Aired at HOME MCR, the on-the-fly documentary The Final Year, directed by Greg Barker, provides us with an unprecedentedly intimate insider’s look at the inner workings of the Obama administration in its last months; the not-so-distant past that gave way to the new Trump-era. In 2008, when the exhilarating news broke that Barack Hussein Obama became the 44th US president with a convincing victory, he made headlines as the first ever African-American POTUS. The world looked to him to restore the US economy amidst the global financial crisis and to redefine a fractured and troubled America. Obama’s two terms in office were eventful, to say the least. His eight years as president witnessed rounds of quantitative easing, his winning of the Nobel Peace Prize, the killing of Osama Bin Laden, the Occupy Wall Street protests, the Arab Spring, the rise to prominence of the Daesh and Boko Haram, growing racial tensions in the US, an increasingly rising China and the historic rapprochement between the US and Cuba.

Future generations will judge Obama’s political legacy and decide his place in US history. There is, however, little doubt that when he left office (noticeably more pensive and with grey hair) the America that Donald Trump became president of had never been more divided along ideological, class, and racial lines. This makes it all the more fascinating, in The Final Year, to get a closer look at the people who made up the Obama administration in that remarkable year of transition.

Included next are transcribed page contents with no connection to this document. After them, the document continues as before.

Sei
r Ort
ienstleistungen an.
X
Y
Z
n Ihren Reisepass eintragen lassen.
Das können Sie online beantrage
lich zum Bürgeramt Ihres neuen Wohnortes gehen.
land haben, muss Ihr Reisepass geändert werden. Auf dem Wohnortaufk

The documentary gives the audience unprecedented access to the White House and State Departments, and centres on the foreign policy team picked by Obama: Secretary of State John Kerry, UN Ambassador Samantha Power, Deputy National Security Advisor and speech writer Ben Rhodes as well as the National Security Advisor Susan Rice and Obama himself. The film tracks this team, covering the period from January 2016 all the way to January 2017. The Final Year tracks how the men and women essential to the Obama administration travelled the world in an often desperate bid to ‘lock in’ their policies, solidify the administration’s legacy, and tie up loose ends. Tying up those loose ends, as The Final Year shows, was doomed to be challenged (if not completely repealed) when power was handed to Trump who was, and is, hellbent on undoing everything this administration had attempted to institute and preserve.

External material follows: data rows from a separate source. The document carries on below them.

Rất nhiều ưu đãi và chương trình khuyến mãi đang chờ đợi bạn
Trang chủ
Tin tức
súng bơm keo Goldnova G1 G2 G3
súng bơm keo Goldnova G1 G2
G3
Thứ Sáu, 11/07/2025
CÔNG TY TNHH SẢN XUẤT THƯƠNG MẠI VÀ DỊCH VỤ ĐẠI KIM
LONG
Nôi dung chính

As reflexively congratulatory as the documentary may be at some times, in its repeated focus on diplomacy, engagement, and citizenry it does crystallise the ideas that were fundamental to, and championed by, Obama. The documentary’s central figures often speak directly to the camera and make impassioned cases for the importance of diplomacy in world affairs regardless of the possibility of military ‘solutions’. The documentary tells a fascinating story about the major players in the Obama administration and there was no denying the sense of gaining access to a world that would otherwise have remained behind closed doors. Some of this is simply the human dimension: Ben Rhodes’ habit of putting his feet up when he thinks, last minute speech writing, and the sudden presence of Trump’s twitter feed, even then, in a meeting between Chinese President Xi Jinping and Obama.

The documentary — 1h 29min in length — ends on a slightly sombre note as Republican Donald Trump ‘trumped’ Democrat Hillary Clinton in the 2016 presidential election, much to the chagrin and detriment of the Obama team. The otherwise articulate Ben Rhodes was speechless. The Final Year is fast-paced, illuminating and engaging at every turn and closes on Obama’s team moving out of their offices and Obama’s somewhat haunting remark that ‘History really doesn’t follow a straight line. It zigs and zags’. He was certainly right.